The political union announced yesterday between Moscow Mayor Yuri Luzhkov's "Fatherland" group and the "All Russia" bloc of regional governors will be a formidable force in Russia. But the key issue of who's in charge remains open. RFE/RL's Sophie Lambroschini and Floriana Fossato report from Moscow that the group will improve its chances of success significantly if it can get former prime minister Yevgeny Primakov to sign on.
Moscow, 5 August 1999 (RFE/RL) -- Moscow Mayor Yuri Luzhkov's "Fatherland" group and the "All Russia" bloc of regional governors yesterday agreed to join forces to contest December's parliamentary elections.
According to the leader of the All Russia group, Tatarstan President Mintimer Shaimiev, the "Fatherland-All Russia" bloc will take Russia to a new level of democratic development. He says the group aims to attract centrist voters and could allow a future Russian president to achieve a new political majority. Shaimiev:
"By taking the decision to merge 'Fatherland' and 'All Russia,' the leaders have assumed a huge responsibility of state dimension. The stakes are high. We must be able to lead Russia to a new level of development, to a new level of democratic development. Since we occupy the political niche belonging to the center, we will achieve a constructive majority in the Duma. This will allow the Russian president to form a new government on the basis of the new parliamentary majority."

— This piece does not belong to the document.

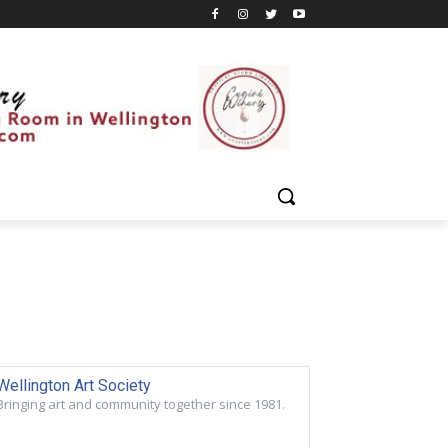
Wellington Art Society
Bringing art and community together since 1981.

Political analysts say the bloc could win as many as a third of the seats in the State Duma, the lower house now dominated by the Communist party. It's unclear as yet where the group stands on many important political issues, but Luzhkov has been highly critical of the Kremlin and the way economic reforms have been carried out in the country.

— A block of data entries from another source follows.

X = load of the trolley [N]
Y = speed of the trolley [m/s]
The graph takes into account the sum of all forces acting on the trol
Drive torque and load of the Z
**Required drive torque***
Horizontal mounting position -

One important question remains open: Who will lead the union?
An official with Fatherland-All Russia, Andrei Isaev, tells RFE/RL in Moscow that the group is actively courting former prime minister Yevgeny Primakov. He says Luzhkov -- widely thought to be interested in running for president next year -- would take the number two position. Isaev says talks with Primakov are continuing and that another meeting is scheduled in a few days.

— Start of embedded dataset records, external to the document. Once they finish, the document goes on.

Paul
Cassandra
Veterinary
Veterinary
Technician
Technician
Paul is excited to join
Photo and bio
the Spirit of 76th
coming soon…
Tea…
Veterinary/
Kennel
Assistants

Primakov, for his part, has praised the union for linking the political center in Russia, but he has stopped short of committing to lead the group.
Oksana Orecheva is a regional policy analyst with the Moscow East-West Institute. She says an official "yes" from Primakov would considerably increase the bloc's chances:
"The union with Primakov would be a very strong move because the man who would join is considered above the governors."
The All Russia group brings together the country's most powerful governors and regional bosses. Many come from regions that have concluded profitable power-sharing agreements with the federal government.
Analysts say one consequence of the new political bloc may be that governors from less influential regions that are more dependent on the center could join forces behind the Communist party. A new pro-Communist bloc, "For Victory," including 16 regional leaders, was reportedly created this week.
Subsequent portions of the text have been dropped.